Но он — не женщина, хеджаб и имя мужа не встанут глухой стеной на пути похоти и взращенном на собственной ущербности презрении тех, кто не достоин даже его мизинца! К тому же, гаремный мальчик оказался так горд, что мог бы давать уроки принцам, и я — не они, я не оскверню тебя, негасимое мое пламя даже вздохом… Верь мне, огненный мой, лишь бы снова увидеть твою улыбку!..

— Не буду мешать. Но — надеюсь, что ужин ты разделишь со мной.

— Как пожелаете, господин, — учтиво отозвался Аман и склонил голову, к неудовольствию мужчины пряча лицо совсем, — ведь наша последняя партия была не окончена…

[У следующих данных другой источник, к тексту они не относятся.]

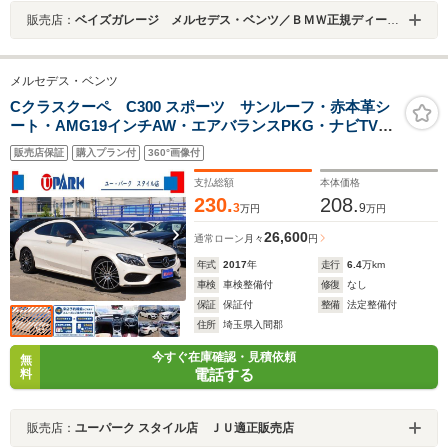
販売店：
ベイズガレージ メルセデス・ベンツ／ＢＭＷ正規ディーラー車専門店
メルセデス・ベンツ
Cクラスクーペ C300 スポーツ サンルーフ・赤本革シ
ート・AMG19インチAW・エアバランスPKG・ナビTV・
バックカメラ・Bluetooth・キーレスゴー・パワートラン
販売店保証
購入プラン付
360°画像付
ク・LEDライト・HUD・ETC・コーナーセンサー・USB
支払総額
本体価格
230.
208.
3
9
万円
万円
26,600
通常ローン
月々
円
年式
2017
年
走行
6.4
万km
車検
車検整備付
修復
なし
保証
保証付
整備
法定整備付
住所
埼玉県入間郡
今すぐ在庫確認・見積依頼
無
電話する
料
販売店：
ユーパーク スタイル店 ＪＵ適正販売店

— Да, — охотно согласился Амир, — многие ходы еще не были сделаны, и я уверен, что продолжение игры станет увлекательным…

Последнее у Амана тоже не вызывало сомнений. Титаническими усилиями он соскребал остатки расплавленного кофейными глазами самообладания, и пропустил мгновение, за которое его запястье оказалось лежащим во властной длани, а пальцы другой осторожно коснулись бинтов на предплечье:

— Что произошло?…

— Немного заигрались с Баст…

Та часть сознания, которая каким-то чудом еще умудрялась оставаться разумной, контролировать тело и поддерживать беседу, отмечала запыленную одежду, заткнутую за пояс плеть и оружие на нем, крича раскисшему ни с того ни с сего остолопу о том, что он упорно отказывался воспринимать. Юноша только с долей закипающей истерики констатировал, что похоже, у князя входит в привычку являться к своему наложнику, едва сойдя с седла…

— Как я вижу, вы все же поладили, и расставаться с ней тебе не хотелось бы?

— О, мы поладили настолько, что уже напугали парочку полуночников совместными прогулками! — Амани безуспешно пытался изобразить привычный насмешливый тон.

— Я рад… рад, что подарок пришелся тебе по сердцу! — руку мужчина так и не выпустил, точно в беспамятстве поглаживая нежное запястье с бешено бьющейся голубой жилкой. — Жду тебя вечером…

До конца жизни Аман мог поклясться бессмертием своей души, что в тот момент, когда губы мужчины коснулись его ладони у основания, — мир все же померк, взорвавшись под веками ослепительной вспышкой. Вновь же вернув себе способность воспринимать окружающее, он различил только быстро удаляющиеся шаги и понял, что остался один: куда и когда исчезли Кадер и Тарик он попросту не заметил.

Загрузка...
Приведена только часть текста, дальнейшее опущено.